7 Group sequential design boundary with weighted logrank test

library(gsDesign)
library(gsdmvn)
library(mvtnorm)
library(dplyr)

7.1 Group sequential design boundary calculation strategy

In the last chapter, we pre-specified boundary derived from gsDesign. Therefore, the Type I error may be inflated because the information fraction is different for different WLR.

In this chapter, we calculate boundaries based on the error spending approach following Gordon Lan and DeMets (1983).

The spending function has been implemented in gsDesign.

gsDesign::sfLDOF() (O’Brien-Fleming bound approximation) or other functions starting with sf in gsDesign.
The boundary family approach (Pocock 1977; O’Brien and Fleming 1979; Wang and Tsiatis 1987).

There are other ways to derive boundaries but will not be covered:

Conditional power (Lachin 2005).

7.2 Types of error probability

There are 6 different types of error probability that have been implemented in gsdmvn. In this training material, we focus on test.type = 4.

test.type argument in gsDesign
Upper bound:
- \(\alpha_k(0) = \text{Pr}(\cap_{i=1}^{i=k-1} a_i < Z_i < b_i, Z_k > b_k \mid H_0)\)
- \(\alpha_k^{+}(0) = \text{Pr}(\cap_{i=1}^{i=k-1} a_i < Z_i < b_i, Z_k > b_k \mid H_0)\) (ignore lower bound)

Lower bound:

\(\beta_k(0) = \text{Pr}(\cap_{i=1}^{i=k-1} a_i < Z_i < b_i, Z_k < a_k \mid H_0)\) (under null)
\(\beta_k(\delta) = \text{Pr}(\cap_{i=1}^{i=k-1} a_i < Z_i < b_i, Z_k < a_k \mid H_1)\) (under alternative)

`test.type`	Upper bound	Lower bound
1	\(\alpha_k^{+}(0)\)	None
2	\(\alpha(0)\)	\(\beta_k(0)\)
3	\(\alpha_k(0)\)	\(\beta_k(\delta)\)
4	\(\alpha_k^{+}(0)\)	\(\beta_k(\delta)\)
5	\(\alpha(0)\)	\(\beta_k(0)\)
6	\(\alpha^{+}(0)\)	\(\beta_k(0)\)

test.type = 1, 2, 5, 6: sample size boundaries can be computed in a single step.
test.type = 3 and test.type = 4: sample size and boundaries are set simultaneously using an iterative algorithm.
This section and last section focus on test.type = 4.

7.3 Information fraction

Under the same design assumption, information fraction is different from different weight parameters in WLR.

We continue using the same example scenario in the last chapter.

7.4 Spending function based on information fraction

The spending function is based on information fraction.
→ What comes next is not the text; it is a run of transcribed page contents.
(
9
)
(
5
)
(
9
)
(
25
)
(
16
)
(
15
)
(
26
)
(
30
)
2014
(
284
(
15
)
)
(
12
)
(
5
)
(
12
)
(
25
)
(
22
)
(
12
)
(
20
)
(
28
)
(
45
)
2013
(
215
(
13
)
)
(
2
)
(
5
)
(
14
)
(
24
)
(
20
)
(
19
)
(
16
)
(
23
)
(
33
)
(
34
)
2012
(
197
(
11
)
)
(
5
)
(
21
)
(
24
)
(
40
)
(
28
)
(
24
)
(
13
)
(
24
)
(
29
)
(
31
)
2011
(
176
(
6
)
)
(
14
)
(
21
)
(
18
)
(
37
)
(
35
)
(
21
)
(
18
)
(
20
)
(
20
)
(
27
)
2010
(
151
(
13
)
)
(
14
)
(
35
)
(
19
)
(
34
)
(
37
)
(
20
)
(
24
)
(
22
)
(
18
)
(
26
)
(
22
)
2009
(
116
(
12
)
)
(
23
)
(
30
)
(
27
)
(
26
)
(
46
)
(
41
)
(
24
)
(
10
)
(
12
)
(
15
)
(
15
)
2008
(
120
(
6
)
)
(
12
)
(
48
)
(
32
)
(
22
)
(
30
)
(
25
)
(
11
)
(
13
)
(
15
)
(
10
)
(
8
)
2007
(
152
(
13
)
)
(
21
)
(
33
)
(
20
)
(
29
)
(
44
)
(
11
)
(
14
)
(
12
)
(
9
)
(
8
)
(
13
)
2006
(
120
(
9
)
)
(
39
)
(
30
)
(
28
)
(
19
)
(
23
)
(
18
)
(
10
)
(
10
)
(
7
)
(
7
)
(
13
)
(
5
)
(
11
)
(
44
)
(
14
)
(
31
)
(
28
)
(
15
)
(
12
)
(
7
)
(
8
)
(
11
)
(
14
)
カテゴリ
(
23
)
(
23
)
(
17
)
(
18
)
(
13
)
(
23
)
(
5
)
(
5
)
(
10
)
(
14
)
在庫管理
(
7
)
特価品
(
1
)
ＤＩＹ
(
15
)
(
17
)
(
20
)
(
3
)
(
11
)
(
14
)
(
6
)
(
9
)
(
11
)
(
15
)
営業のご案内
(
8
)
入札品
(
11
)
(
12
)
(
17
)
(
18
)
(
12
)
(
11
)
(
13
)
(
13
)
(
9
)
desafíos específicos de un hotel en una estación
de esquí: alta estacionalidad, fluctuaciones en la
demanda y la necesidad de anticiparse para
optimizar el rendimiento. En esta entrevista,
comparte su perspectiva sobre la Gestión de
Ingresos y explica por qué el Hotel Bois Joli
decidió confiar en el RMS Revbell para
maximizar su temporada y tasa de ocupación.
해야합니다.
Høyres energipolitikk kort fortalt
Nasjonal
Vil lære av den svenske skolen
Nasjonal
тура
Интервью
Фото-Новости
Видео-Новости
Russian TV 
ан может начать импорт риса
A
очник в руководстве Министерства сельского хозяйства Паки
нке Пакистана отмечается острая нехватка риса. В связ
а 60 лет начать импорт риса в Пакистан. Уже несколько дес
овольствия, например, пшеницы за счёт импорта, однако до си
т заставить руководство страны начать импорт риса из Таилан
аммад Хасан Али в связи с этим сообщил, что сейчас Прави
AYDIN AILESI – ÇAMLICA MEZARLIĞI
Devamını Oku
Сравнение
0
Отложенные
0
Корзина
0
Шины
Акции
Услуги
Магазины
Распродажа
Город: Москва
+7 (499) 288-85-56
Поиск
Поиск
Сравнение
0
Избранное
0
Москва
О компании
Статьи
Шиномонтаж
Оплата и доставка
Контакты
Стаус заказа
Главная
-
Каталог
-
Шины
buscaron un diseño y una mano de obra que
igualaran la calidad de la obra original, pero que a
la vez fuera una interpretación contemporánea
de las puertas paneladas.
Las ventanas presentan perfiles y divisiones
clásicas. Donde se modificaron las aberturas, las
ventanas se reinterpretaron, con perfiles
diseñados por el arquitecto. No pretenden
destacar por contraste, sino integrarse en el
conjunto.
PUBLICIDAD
We considered the Lan-DeMets spending function to approximate an O’Brien-Fleming bound Gordon Lan and DeMets (1983). (gsDesign::sfLDOF()).

Here, \(t\) is information fraction in the formula below.

\[f(t; \alpha)=2-2\Phi\left(\Phi^{-1}\left(\frac{1-\alpha/2}{t^{\rho/2}}\right)\right)\]

7.4.1 Spending function in gsDesign

After the spending function is selected, we can calculate the lower and upper bound of a group sequential design.

In test type 4, the lower bound is non-binding. So we set lower bound are all -Inf when we calculate the probability to cross upper bound.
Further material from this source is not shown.